Der Künstler kann warten
Die Kultur ist ein merkwürdiges Kraut. Sie wächst überall, sogar von selbst, kann sowohl Mauerblümchen wie Orchidee sein – doch auch sie ist gefährdet, auch sie braucht Hilfe, auch an ihr hängen Jobs. Nach drei Monaten Abschottung sind den Menschen derzeit aber Restaurants und Terrassen wichtiger als Theaterhäuser und Konzertsäle.

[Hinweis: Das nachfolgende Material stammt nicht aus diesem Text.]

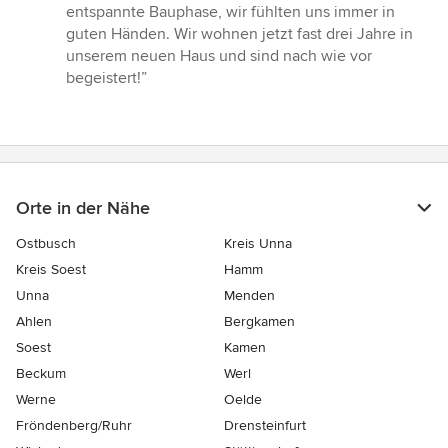
entspannte Bauphase, wir fühlten uns immer in
guten Händen. Wir wohnen jetzt fast drei Jahre in
unserem neuen Haus und sind nach wie vor
begeistert!”
Orte in der Nähe
Ostbusch
Kreis Unna
Kreis Soest
Hamm
Unna
Menden
Ahlen
Bergkamen
Soest
Kamen
Beckum
Werl
Werne
Oelde
Fröndenberg/Ruhr
Drensteinfurt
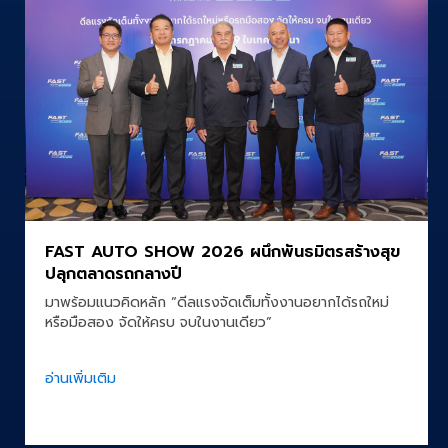
FAST AUTO SHOW 2026 ผนึกพันธมิตรสร้างสุข
ปลุกตลาดรถกลางปี
มาพร้อมแนวคิดหลัก “ดีลแรงจัดเต็มทั้งงานอยากได้รถใหม่
หรือมือสอง จัดให้ครบ จบในงานเดียว”
อ่านเพิ่มเติม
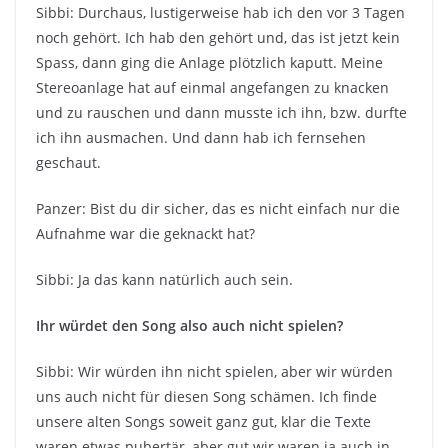
Sibbi: Durchaus, lustigerweise hab ich den vor 3 Tagen
noch gehört. Ich hab den gehört und, das ist jetzt kein
Spass, dann ging die Anlage plötzlich kaputt. Meine
Stereoanlage hat auf einmal angefangen zu knacken
und zu rauschen und dann musste ich ihn, bzw. durfte
ich ihn ausmachen. Und dann hab ich fernsehen
geschaut.
Panzer: Bist du dir sicher, das es nicht einfach nur die
Aufnahme war die geknackt hat?
Sibbi: Ja das kann natürlich auch sein.
Ihr würdet den Song also auch nicht spielen?
Sibbi: Wir würden ihn nicht spielen, aber wir würden
uns auch nicht für diesen Song schämen. Ich finde
unsere alten Songs soweit ganz gut, klar die Texte
waren etwas pubertär, aber gut wir waren ja auch in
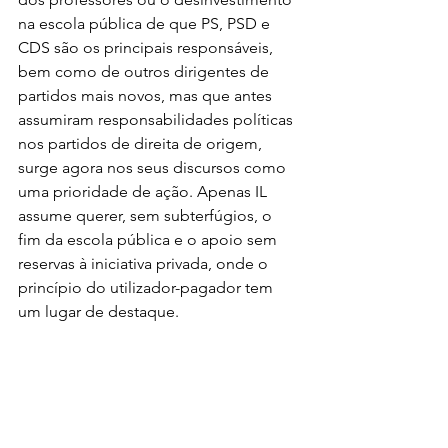
na escola pública de que PS, PSD e 
CDS são os principais responsáveis, 
bem como de outros dirigentes de 
partidos mais novos, mas que antes 
assumiram responsabilidades políticas 
nos partidos de direita de origem, 
surge agora nos seus discursos como 
uma prioridade de ação. Apenas IL 
assume querer, sem subterfúgios, o 
fim da escola pública e o apoio sem 
reservas à iniciativa privada, onde o 
princípio do utilizador-pagador tem 
um lugar de destaque.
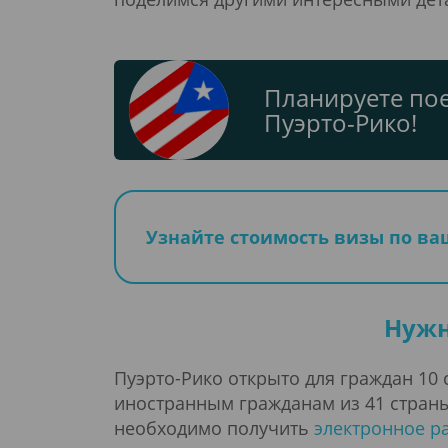
Планируете пое
Пуэрто-Рико!
Узнайте стоимость визы по в
Нужн
Пуэрто-Рико открыто для граждан 10 
иностранным гражданам из 41 страны
необходимо получить
электронное ра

Und vielleicht deshalb hat sich Kulturministerin Sam Tanson gestern mit der Philharmonie etwas anderes als nur ein Mauerblümchen der Luxemburger Kultur ausgesucht, um ihre Hilfsmaßnahmen publikumswirksam in die Öffentlichkeit zu tragen. Am Vorabend hatte die zuständige Kommission im Parlament bereits einer Motion zugestimmt – gut gemeinte Worte, mehr aber auch nicht. Denn diese Motion ist nicht so bindend, als dass man jemanden dafür zur Rechenschaft ziehen könnte, wenn die darin enthaltenden Aufforderungen nicht befolgt werden.

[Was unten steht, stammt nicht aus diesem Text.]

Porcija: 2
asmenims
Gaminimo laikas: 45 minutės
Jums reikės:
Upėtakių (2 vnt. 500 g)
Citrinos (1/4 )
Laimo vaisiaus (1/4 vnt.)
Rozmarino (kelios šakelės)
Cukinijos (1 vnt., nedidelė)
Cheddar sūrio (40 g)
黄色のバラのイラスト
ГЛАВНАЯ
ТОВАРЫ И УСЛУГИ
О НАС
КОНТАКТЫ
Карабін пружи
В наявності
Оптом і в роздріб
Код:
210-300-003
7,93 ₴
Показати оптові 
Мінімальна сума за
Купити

Die Hilfen in Höhe von fast fünf Millionen Euro, die gestern für viele Bereiche der Kultur in Aussicht gestellt wurden, sind dafür aber gewaltig. Es ist eine volle Gießkanne – anders wäre es in der derzeitigen Notsituation auch nicht möglich gewesen, um all die zarten Pflänzchen am Leben zu halten. Doch das Paket ist keine Direkthilfe. Die Gelder sind an Auflagen gebunden, und nur die konventionierten Kulturhäuser und Vereinigungen, deren Zuschüsse aufgestockt werden, können etwas freier darüber verfügen. Alle anderen aber – Künstler, Musiker, Museen, Vereine – müssen Projekte unterbreiten, und erst, wenn die dann auch zurückbehalten werden, kommt das erhoffte Geld – eine lange Durststrecke wartet demnach auf sie.

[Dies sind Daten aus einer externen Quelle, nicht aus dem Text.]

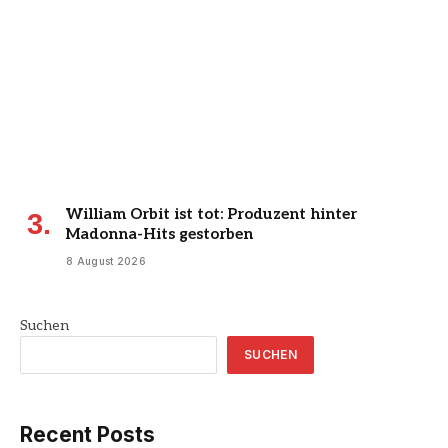
William Orbit ist tot: Produzent hinter
Madonna-Hits gestorben
8 August 2026
Suchen
SUCHEN
Recent Posts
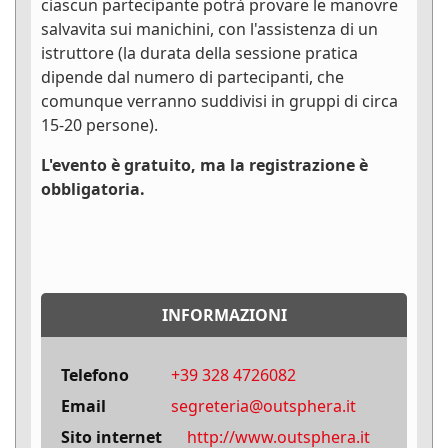
ciascun partecipante potrà provare le manovre
salvavita sui manichini, con l'assistenza di un
istruttore (la durata della sessione pratica
dipende dal numero di partecipanti, che
comunque verranno suddivisi in gruppi di circa
15-20 persone).
L'evento è gratuito, ma la registrazione è
obbligatoria.
INFORMAZIONI
Telefono
+39 328 4726082
Email
segreteria@outsphera.it
Sito internet
http://www.outsphera.it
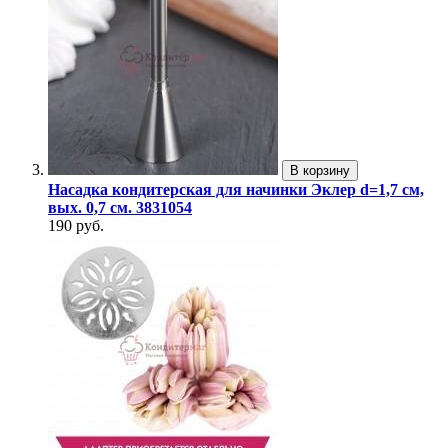
В корзину
Насадка кондитерская для начинки Эклер d=1,7 см,
вых. 0,7 см. 3831054
190 руб.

Die Maßnahmen klingen beeindruckend, aber sie gelten nur für die, die dem Ministerium für Kultur unterstehen – also nicht für die Filmschaffenden, die sich unter der Obhut des Medienministers Bettel befinden. Der hat sich bisweilen noch nicht geäußert, doch auch in der Filmbranche stehen die Studios still. Dort sind vor allem prekäre Jobs in Gefahr, viele kleine Hände, Beschäftigte auf Abruf, junge Filmregisseure, die auf eine Regiearbeit hoffen.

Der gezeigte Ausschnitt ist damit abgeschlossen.